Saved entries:
┌────────
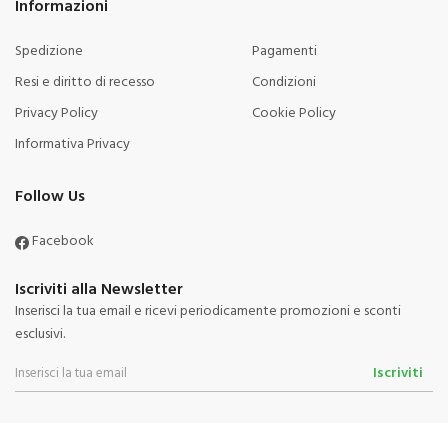
Informazioni
Spedizione
Pagamenti
Resi e diritto di recesso
Condizioni
Privacy Policy
Cookie Policy
Informativa Privacy
Follow Us
Facebook
Iscriviti alla Newsletter
Inserisci la tua email e ricevi periodicamente promozioni e sconti
esclusivi.
Iscriviti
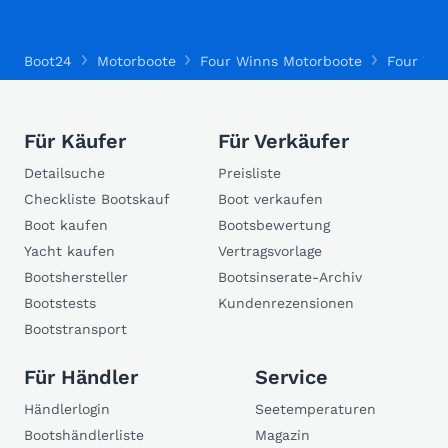
Boot24
Motorboote
Four Winns Motorboote
Four Wi
Für Käufer
Für Verkäufer
Detailsuche
Preisliste
Checkliste Bootskauf
Boot verkaufen
Boot kaufen
Bootsbewertung
Yacht kaufen
Vertragsvorlage
Bootshersteller
Bootsinserate-Archiv
Bootstests
Kundenrezensionen
Bootstransport
Für Händler
Service
Händlerlogin
Seetemperaturen
Bootshändlerliste
Magazin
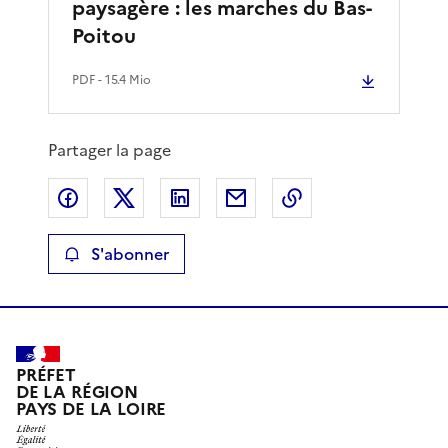
paysagère : les marches du Bas-
Poitou
PDF
- 15.4 Mio
Partager la page
Partager sur Facebook
Partager sur X
Partager sur LinkedIn
Partager par email
Copier le lien de 
S'abonner
PRÉFET
DE LA RÉGION
PAYS DE LA LOIRE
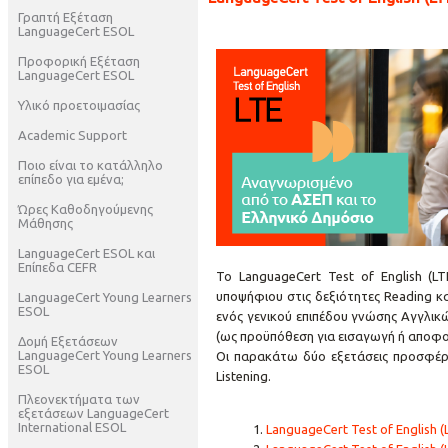
Γραπτή Εξέταση
LanguageCert ESOL
Προφορική Εξέταση
LanguageCert ESOL
Υλικό προετοιμασίας
Academic Support
Ποιο είναι το κατάλληλο
επίπεδο για εμένα;
Ώρες Καθοδηγούμενης
Μάθησης
LanguageCert ESOL και
Επίπεδα CEFR
Το LanguageCert Test of English (L
υποψήφιου στις δεξιότητες Reading κα
LanguageCert Young Learners
ESOL
ενός γενικού επιπέδου γνώσης Αγγλικώ
(ως προϋπόθεση για εισαγωγή ή αποφοί
Δομή Εξετάσεων
LanguageCert Young Learners
Οι παρακάτω δύο εξετάσεις προσφέρο
ESOL
Listening.
Πλεονεκτήματα των
εξετάσεων LanguageCert
International ESOL
LanguageCert Test of English (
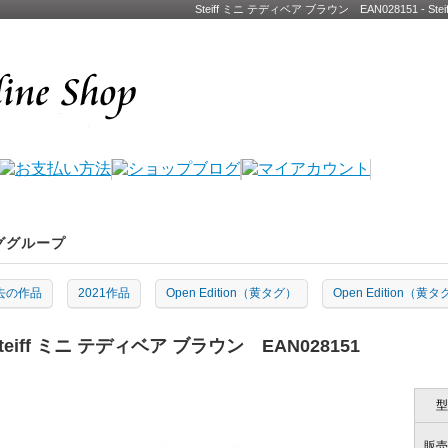
Steiff ミニ テディベア ブラウン EAN028151 
ググループ
去の作品
2021作品
Open Edition（黄タグ）
Open Edition（黄
teiff ミニ テディベア ブラウン EAN028151
型
販売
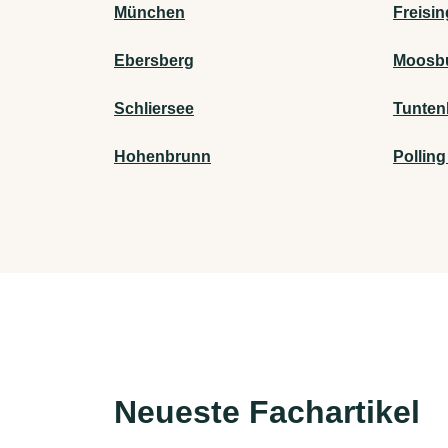
München
Freisin
Ebersberg
Moosbu
Schliersee
Tunten
Hohenbrunn
Polling
Neueste Fachartikel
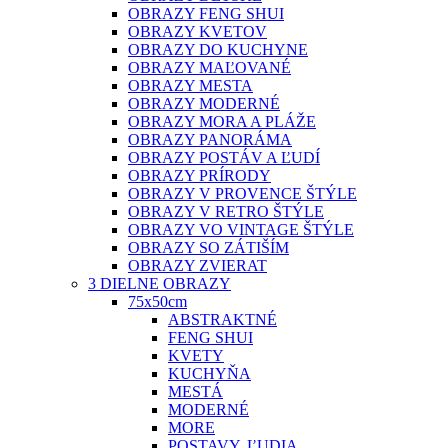
OBRAZY FENG SHUI
OBRAZY KVETOV
OBRAZY DO KUCHYNE
OBRAZY MAĽOVANÉ
OBRAZY MESTA
OBRAZY MODERNÉ
OBRAZY MORA A PLÁŽE
OBRAZY PANORÁMA
OBRAZY POSTÁV A ĽUDÍ
OBRAZY PRÍRODY
OBRAZY V PROVENCE ŠTÝLE
OBRAZY V RETRO ŠTÝLE
OBRAZY VO VINTAGE ŠTÝLE
OBRAZY SO ZÁTIŠÍM
OBRAZY ZVIERAT
3 DIELNE OBRAZY
75x50cm
ABSTRAKTNÉ
FENG SHUI
KVETY
KUCHYŇA
MESTÁ
MODERNÉ
MORE
POSTAVY, ĽUDIA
└────────
Above are the entries. Copy exactly the part that opens with the line containing "Προφορική Εξέταση" and closes with the line containing "ενός γενικού επιπέδου γνώσης Αγγλικώ", and no more.

#### Your response:
Προφορική Εξέταση
LanguageCert ESOL
Υλικό προετοιμασίας
Academic Support
Ποιο είναι το κατάλληλο
επίπεδο για εμένα;
Ώρες Καθοδηγούμενης
Μάθησης
LanguageCert ESOL και
Επίπεδα CEFR
Το LanguageCert Test of English (L
υποψήφιου στις δεξιότητες Reading κα
LanguageCert Young Learners
ESOL
ενός γενικού επιπέδου γνώσης Αγγλικώ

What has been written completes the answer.